## Information
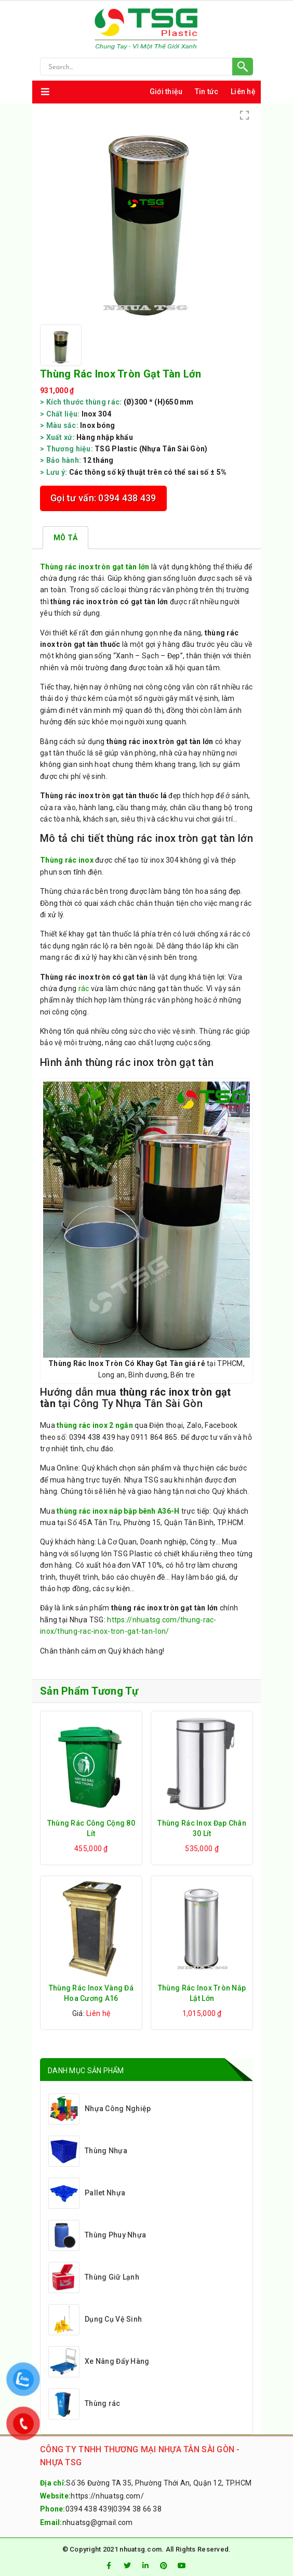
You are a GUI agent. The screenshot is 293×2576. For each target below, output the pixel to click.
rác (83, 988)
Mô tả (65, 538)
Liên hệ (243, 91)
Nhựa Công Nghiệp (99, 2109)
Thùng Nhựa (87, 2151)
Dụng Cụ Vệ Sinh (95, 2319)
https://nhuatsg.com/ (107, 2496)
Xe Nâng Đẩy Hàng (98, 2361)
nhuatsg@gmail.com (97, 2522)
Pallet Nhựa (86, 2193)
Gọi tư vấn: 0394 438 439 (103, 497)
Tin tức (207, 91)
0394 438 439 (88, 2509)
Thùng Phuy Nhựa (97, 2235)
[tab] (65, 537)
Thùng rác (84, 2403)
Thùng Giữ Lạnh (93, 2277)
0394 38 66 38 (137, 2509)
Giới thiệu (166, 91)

---

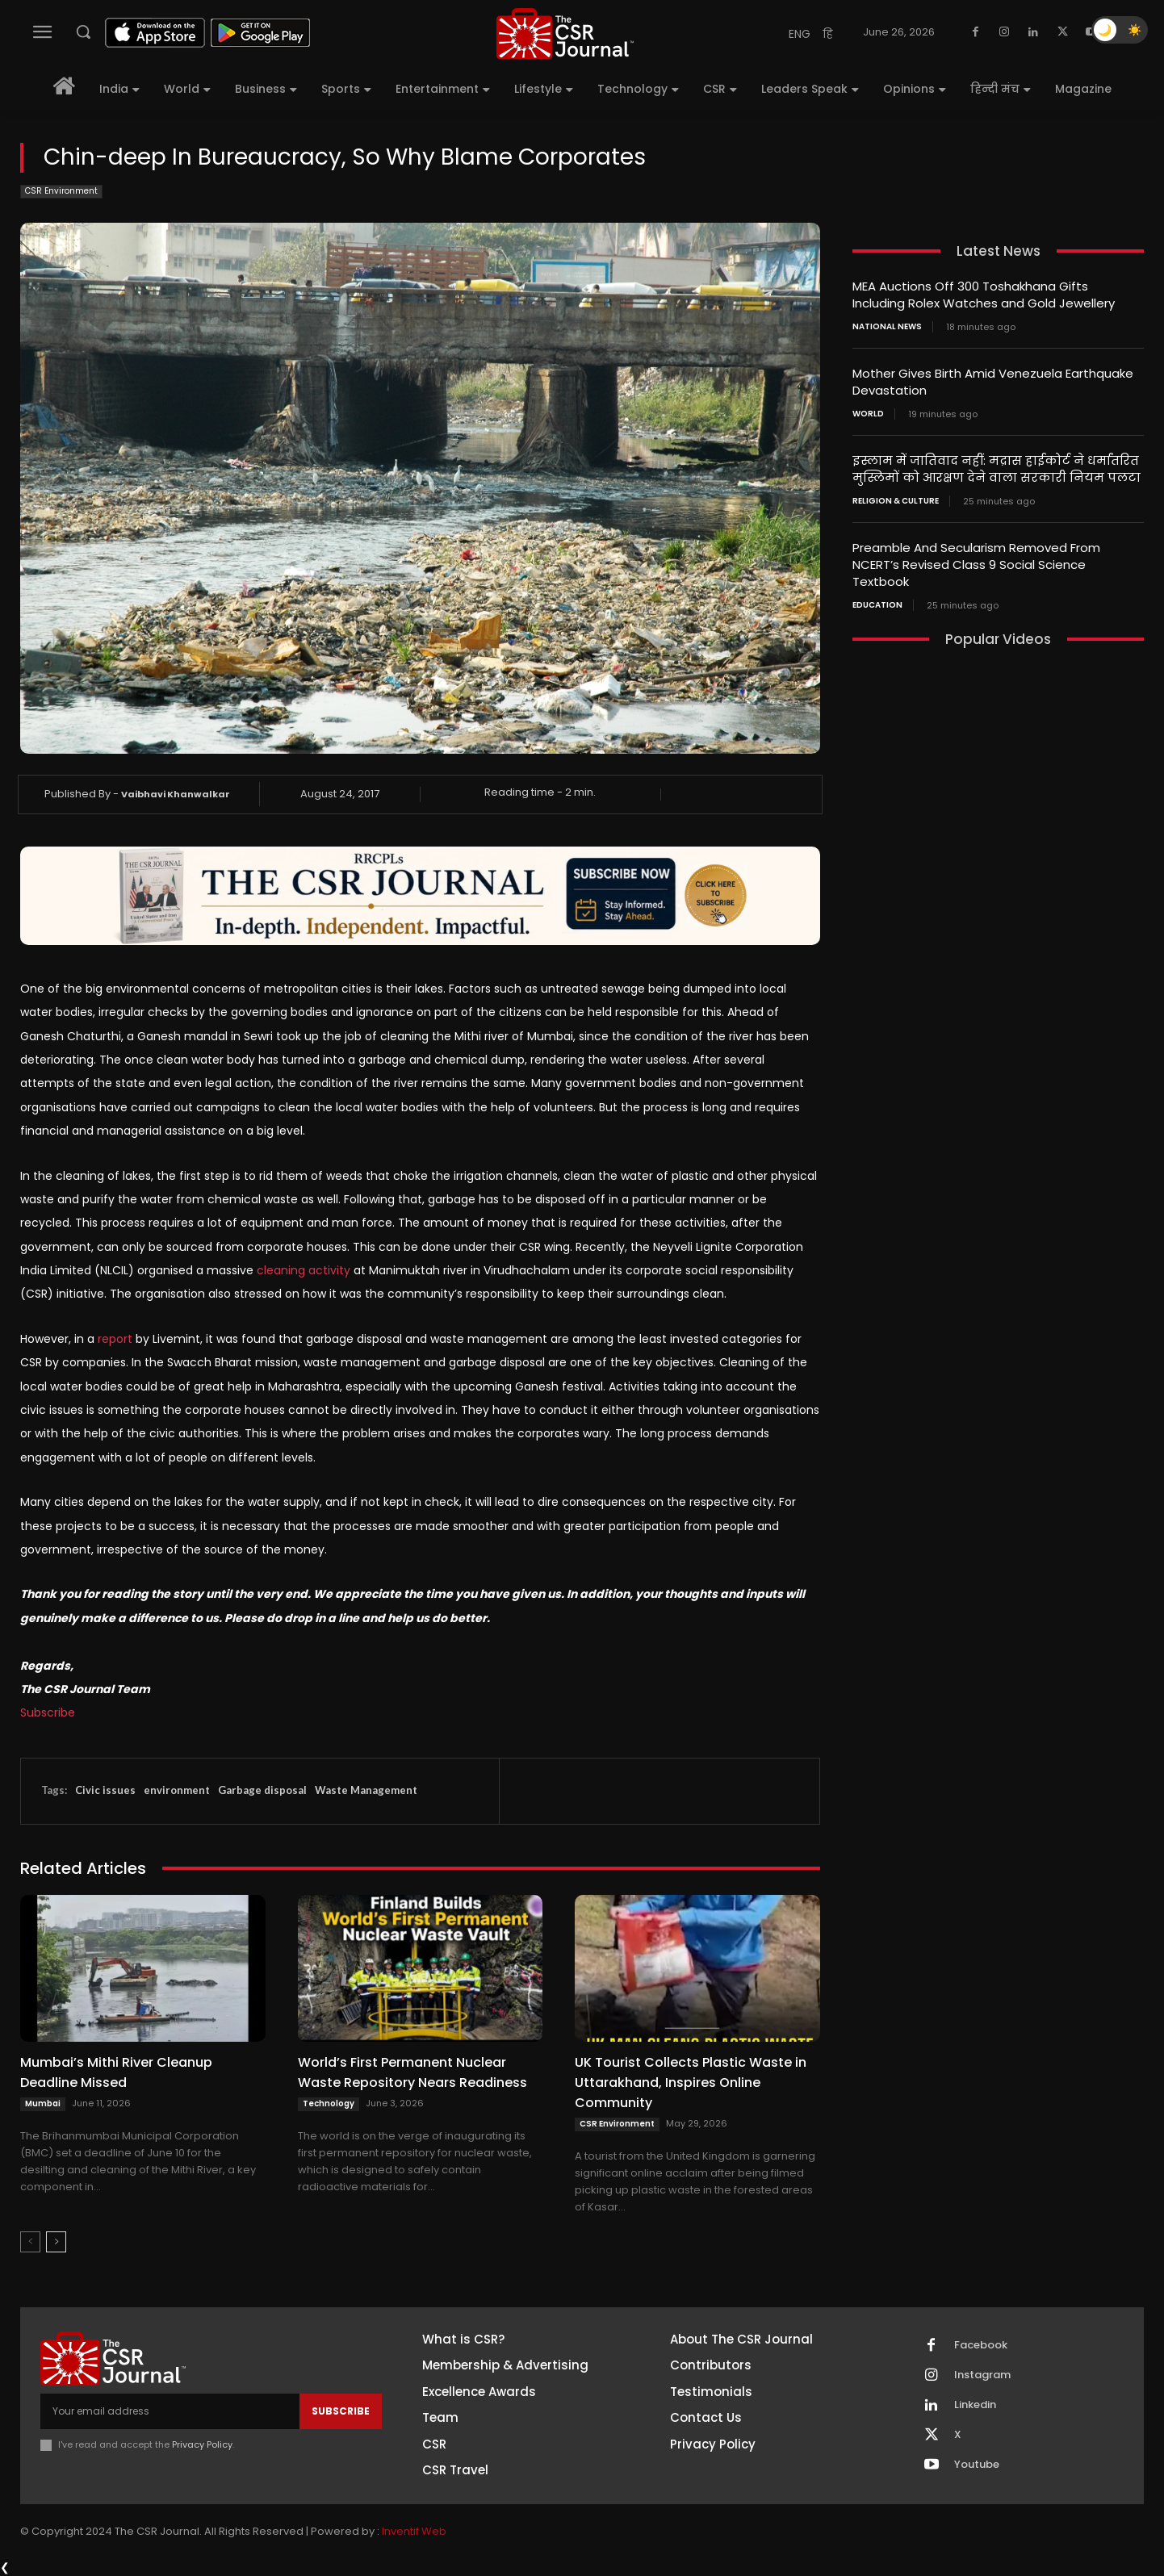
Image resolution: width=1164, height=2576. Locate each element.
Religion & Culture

## Problem requirements
Please show every line of the entries above that contains the word "each".

## Task solution
You are a GUI agent. The screenshot is 293×2576. For each target below, output the pixel to click.
Image resolution: width=1164, height=2576. Locate each element.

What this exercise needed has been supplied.